I felt rage and anger at myself. I felt disappointed that I know nothing but how to paint. I had a pulping thought – we don’t need the art. We need to know how to bandage the wounds, how to drive a car, know secret roads – I needed the skills that would help my family stay alive, not rules of shades. 

The art community of Kherson in its big percentage has left the city, I was alienated, feeling like a Little Prince on an asteroid. Through carousel of these thoughts and feelings, at some point I came to terms with the fact that I won’t be a savior, I’ll be the one needing salvation. Acceptance of one’s role in a critical situation allows you to tame anxiety and act accordingly to your capabilities. 

We returned home and, observing reality,  I started to catch the images, nuances of the horror that was happening outside. I had a pile of white tiles and markers in my apartment and I painted the battles around me. 

To reflect on the war of which I didn’t feel a part of at first was difficult, I felt like I didn’t have the right to do so. Of course, Kherson was in silent terror, but we weren’t bombed like people of Bucha were. I couldn’t depict the grief I didn’t live through and I didn’t want to paint hundreds of dead bodies. I aimed to capture the nuances of russia’s presence, niche aspects of this tragedy that dissolve in the myriad of all the war crimes they are committing. 

My first work in the occupation was about snow cleaning. March in Kherson is cold and I wished for the sun to come out to warm up those, who stayed in the basements. I quickly learned that people in Mariupol are wishing the opposite. Where cold is a lesser problem to not having water derived from snow. I found  myself scared I wished for a wrong thing. 

The war progresses multidimensionally.
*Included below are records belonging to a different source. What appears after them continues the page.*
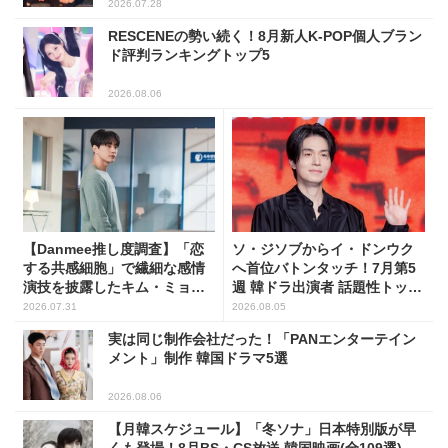
2026.07.28
RESCENEの勢い続く！8月新人K-POP個人ブラン
ド評判ランキングトップ5
2026.08.06
【Danmee推し度調査】「恋
ソ・ジソブからイ・ドンウク
する共感細胞」で繊細な感情
へ首位バトンタッチ！7月第5
演技を披露したキム・ミョン
週 韓ドラ出演者 話題性トップ
スが1位！
5
2026.07.31
2026.08.05
実は同じ制作会社だった！「PANエンターテイン
メント」制作 韓国ドラマ5選
2026.08.06
【月韓スケジュール】「冬ソナ」日本特別版が早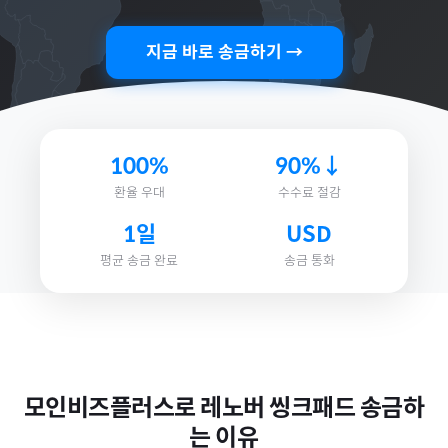
지금 바로 송금하기 →
100%
90%↓
환율 우대
수수료 절감
1일
USD
평균 송금 완료
송금 통화
모인비즈플러스로
레노버 씽크패드
송금하
는 이유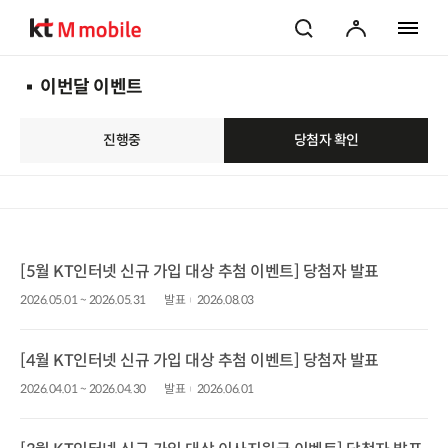
검색
마이페이지
전체 메
이번달 이벤트
진행중
당첨자 확인
[5월 KT인터넷 신규 가입 대상 추첨 이벤트] 당첨자 발표
2026.05.01 ~ 2026.05.31
발표
2026.08.03
[4월 KT인터넷 신규 가입 대상 추첨 이벤트] 당첨자 발표
2026.04.01 ~ 2026.04.30
발표
2026.06.01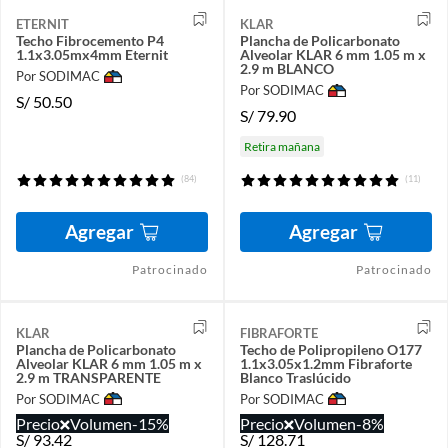
ETERNIT
KLAR
Techo Fibrocemento P4
Plancha de Policarbonato
1.1x3.05mx4mm Eternit
Alveolar KLAR 6 mm 1.05 m x
2.9 m BLANCO
Por SODIMAC
Por SODIMAC
S/
50.50
S/
79.90
Retira mañana
(84)
(11)
Agregar
Agregar
Patrocinado
Patrocinado
KLAR
FIBRAFORTE
Plancha de Policarbonato
Techo de Polipropileno O177
Alveolar KLAR 6 mm 1.05 m x
1.1x3.05x1.2mm Fibraforte
2.9 m TRANSPARENTE
Blanco Traslúcido
Por SODIMAC
Por SODIMAC
Precio
Volumen
-15%
Precio
Volumen
-8%
S/
93.42
S/
128.71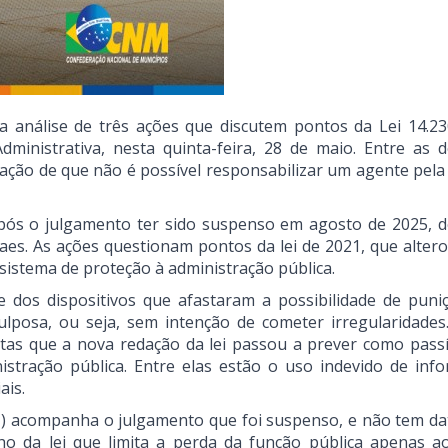
 análise de três ações que discutem pontos da Lei 14.23
inistrativa, nesta quinta-feira, 28 de maio. Entre as d
ação de que não é possível responsabilizar um agente pela 
após o julgamento ter sido suspenso em agosto de 2025, d
aes. As ações questionam pontos da lei de 2021, que altero
 sistema de proteção à administração pública.
e dos dispositivos que afastaram a possibilidade de puni
ulposa, ou seja, sem intenção de cometer irregularidades
utas que a nova redação da lei passou a prever como passí
istração pública. Entre elas estão o uso indevido de inf
ais.
) acompanha o julgamento que foi suspenso, e não tem da
cho da lei que limita a perda da função pública apenas a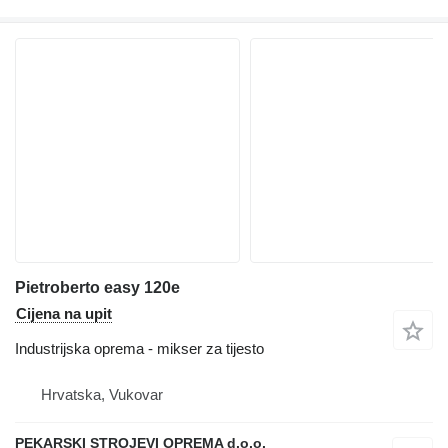
Pietroberto easy 120e
Cijena na upit
Industrijska oprema - mikser za tijesto
Hrvatska, Vukovar
PEKARSKI STROJEVI OPREMA d.o.o.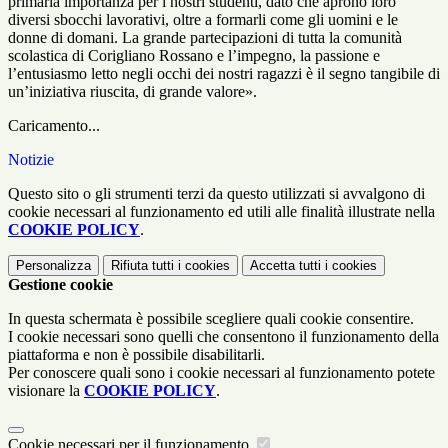
primaria importanza per i nostri studenti, dato che aprono loro
diversi sbocchi lavorativi, oltre a formarli come gli uomini e le
donne di domani. La grande partecipazioni di tutta la comunità
scolastica di Corigliano Rossano e l’impegno, la passione e
l’entusiasmo letto negli occhi dei nostri ragazzi è il segno tangibile di
un’iniziativa riuscita, di grande valore».
Caricamento...
Notizie
Questo sito o gli strumenti terzi da questo utilizzati si avvalgono di
cookie necessari al funzionamento ed utili alle finalità illustrate nella
COOKIE POLICY
.
Personalizza
Rifiuta tutti
i cookies
Accetta tutti
i cookies
Gestione cookie
In questa schermata è possibile scegliere quali cookie consentire.
I cookie necessari sono quelli che consentono il funzionamento della
piattaforma e non è possibile disabilitarli.
Per conoscere quali sono i cookie necessari al funzionamento potete
visionare la
COOKIE POLICY
.
Cookie necessari per il funzionamento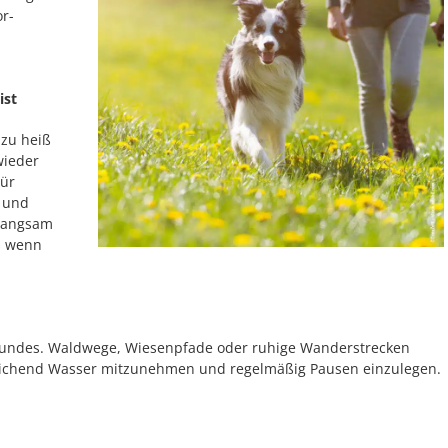
r-
ist
zu heiß
wieder
Für
g und
, langsam
s wenn
 Hundes. Waldwege, Wiesenpfade oder ruhige Wanderstrecken
reichend Wasser mitzunehmen und regelmäßig Pausen einzulegen.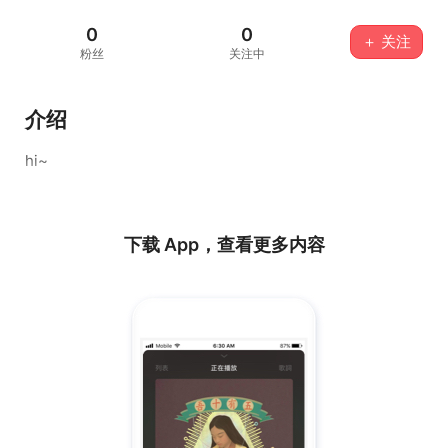
0
0
＋ 关注
粉丝
关注中
介绍
hi~
下载 App，查看更多内容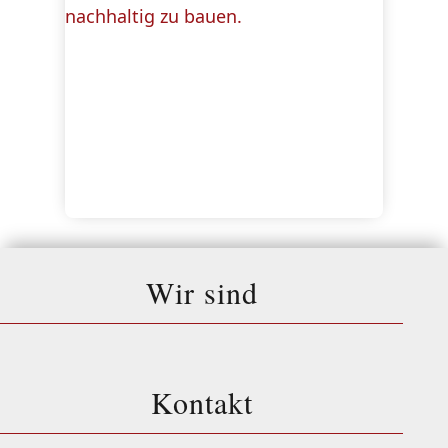
Wir sind
Kontakt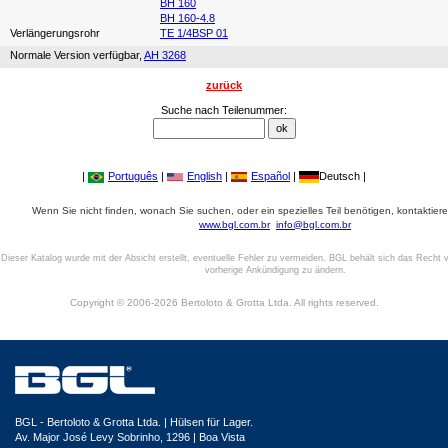
BH 160
BH 160-4.8
Verlängerungsrohr
TE 1/4BSP 01
Normale Version verfügbar,
AH 3268
zurück
Suche nach Teilenummer:
|
Português
|
English
|
Español
|
Deutsch |
Wenn Sie nicht finden, wonach Sie suchen, oder ein spezielles Teil benötigen, kontaktiere
www.bgl.com.br
info@bgl.com.br
Dieser Katalog wurde mit der Absicht erstellt, eventuelle Fehler zu vermeiden. BGL behält sich das Recht v
vorherige Ankündigung zu ändern.
Copyright © 2006-2026 Bertoloto & Grotta Ltda. All rights reserved.
BGL - Bertoloto & Grotta Ltda. | Hülsen für Lager.
Av. Major José Levy Sobrinho, 1296 | Boa Vista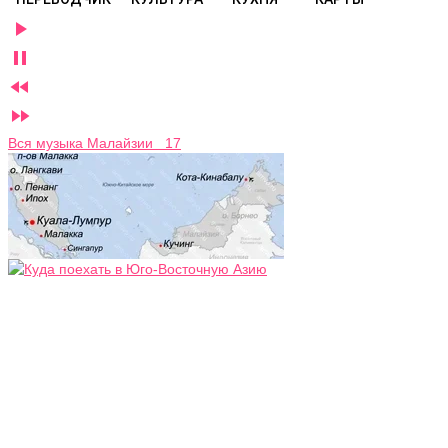




Вся музыка Малайзии 17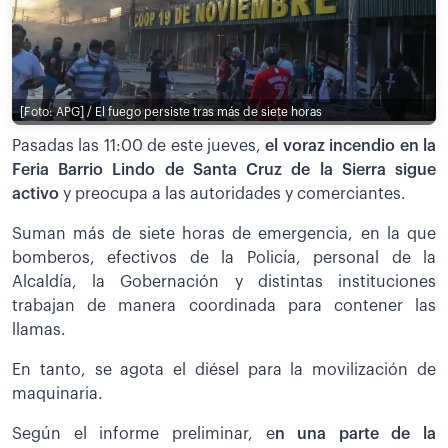
[Foto: APG] / El fuego persiste tras más de siete horas
Pasadas las 11:00 de este jueves,
el voraz incendio en la
Feria Barrio Lindo de Santa Cruz de la Sierra sigue
activo
y preocupa a las autoridades y comerciantes.
Suman más de siete horas de emergencia, en la que
bomberos, efectivos de la Policía, personal de la
Alcaldía, la Gobernación y distintas instituciones
trabajan de manera coordinada para contener las
llamas.
En tanto, se agota el diésel para la movilización de
maquinaria.
Según el informe preliminar, e
n una parte de la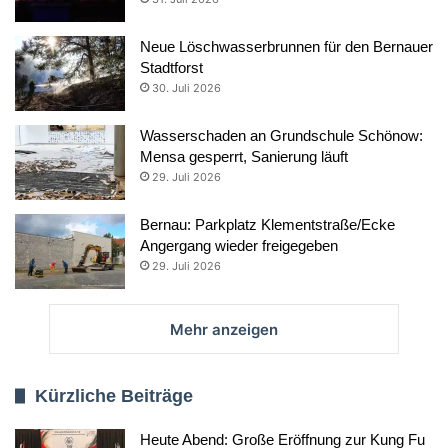
Neue Löschwasserbrunnen für den Bernauer
Stadtforst
30. Juli 2026
Wasserschaden an Grundschule Schönow:
Mensa gesperrt, Sanierung läuft
29. Juli 2026
Bernau: Parkplatz Klementstraße/Ecke
Angergang wieder freigegeben
29. Juli 2026
Mehr anzeigen
Kürzliche Beiträge
Heute Abend: Große Eröffnung zur Kung Fu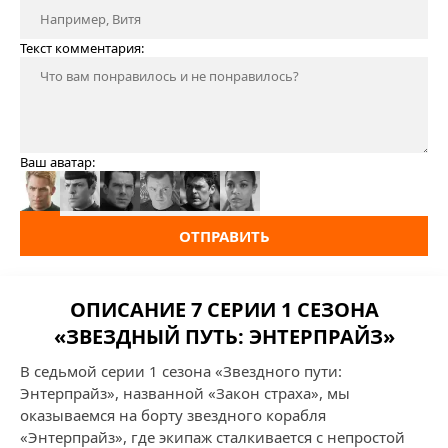
Текст комментария:
Ваш аватар:
ОТПРАВИТЬ
ОПИСАНИЕ 7 СЕРИИ 1 СЕЗОНА
«ЗВЕЗДНЫЙ ПУТЬ: ЭНТЕРПРАЙЗ»
В седьмой серии 1 сезона «Звездного пути:
Энтерпрайз», названной «Закон страха», мы
оказываемся на борту звездного корабля
«Энтерпрайз», где экипаж сталкивается с непростой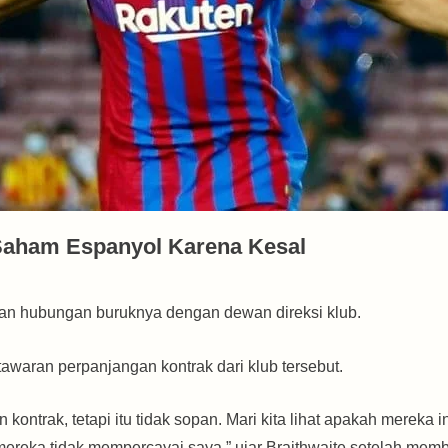
 Saham Espanyol Karena Kesal
kan hubungan buruknya dengan dewan direksi klub.
awaran perpanjangan kontrak dari klub tersebut.
ontrak, tetapi itu tidak sopan. Mari kita lihat apakah mereka 
ereka tidak mempercayai saya,” ujar Braithwaite setelah memb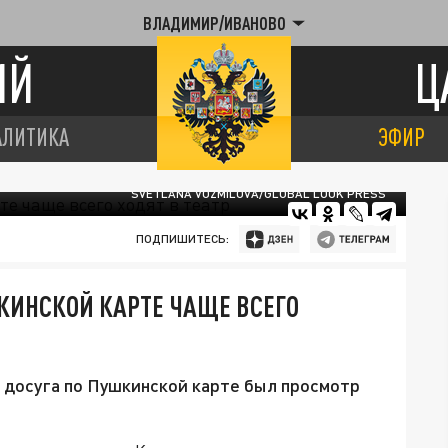
ВЛАДИМИР/ИВАНОВО
ИЙ
Ц
АЛИТИКА
ЭФИР
SVETLANA VOZMILOVA/GLOBAL LOOK PRESS
ПОДПИШИТЕСЬ:
КИНСКОЙ КАРТЕ ЧАЩЕ ВСЕГО
 досуга по Пушкинской карте был просмотр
You live your own grief and that of others, complete strangers, simultaneously. You learn there is no remedy for all. 

My art was political. I painted russian soldier’s hand ripping the earring off a Ukrainian woman’s ear. A cut out human hand with a russian flag in it. A flying rat with a fake symbol of peace. People dancing on the bones. The last one I did after I saw russians dining at out restaurants, driving our cars, occupying our flats. Sometimes their wives would come to visit, I saw them chatting on terraces like they have no acknowledgment of their evil. It’s interesting that shoring the painting now woth my Ukrainian friends in cities far from the front line, for whom the war is much further away, they feel it’s about them. 

Russians were stealing people from the streets, from their homes. My art was openly anti-russian, but I had a strong conviction they knew nothing of local artists. They didn’t know who I was, they wouldn’t look for me. I always left my phone at home just in case, but I knew russians would think of artists in the very last turn. 

I was able to go online and don’t disclose my conversations. I gave an interview over the summer describing our Kherson, the occupation, my art. Perhaps a mistake, but a sense of a more probable recognition of myself started to grow after that. The article was noticed by many people, it was noticed by russian media, it had my name on it and the footage of my pieces. 

I closed my profiles, changed my pseudonym and had to bring my works , covered in rug, to an abandoned apartment of my friends’ parents.

Occupation is living in constant fear. Days are a cycle of getting resources, trying to buy food, omitting the russian rubles, hearing the news of neighbors disappearing, being silent and hiding. Hiding yourself, hiding your thoughts, your work, your family. 

Only after the liberation have I managed to get my work back. Kherson is now on its second challenge. As russians were kicked out, they started shelling the city with intensity it had never experienced. I don’t know how long it will last, but at least I don’t have to be silent anymore.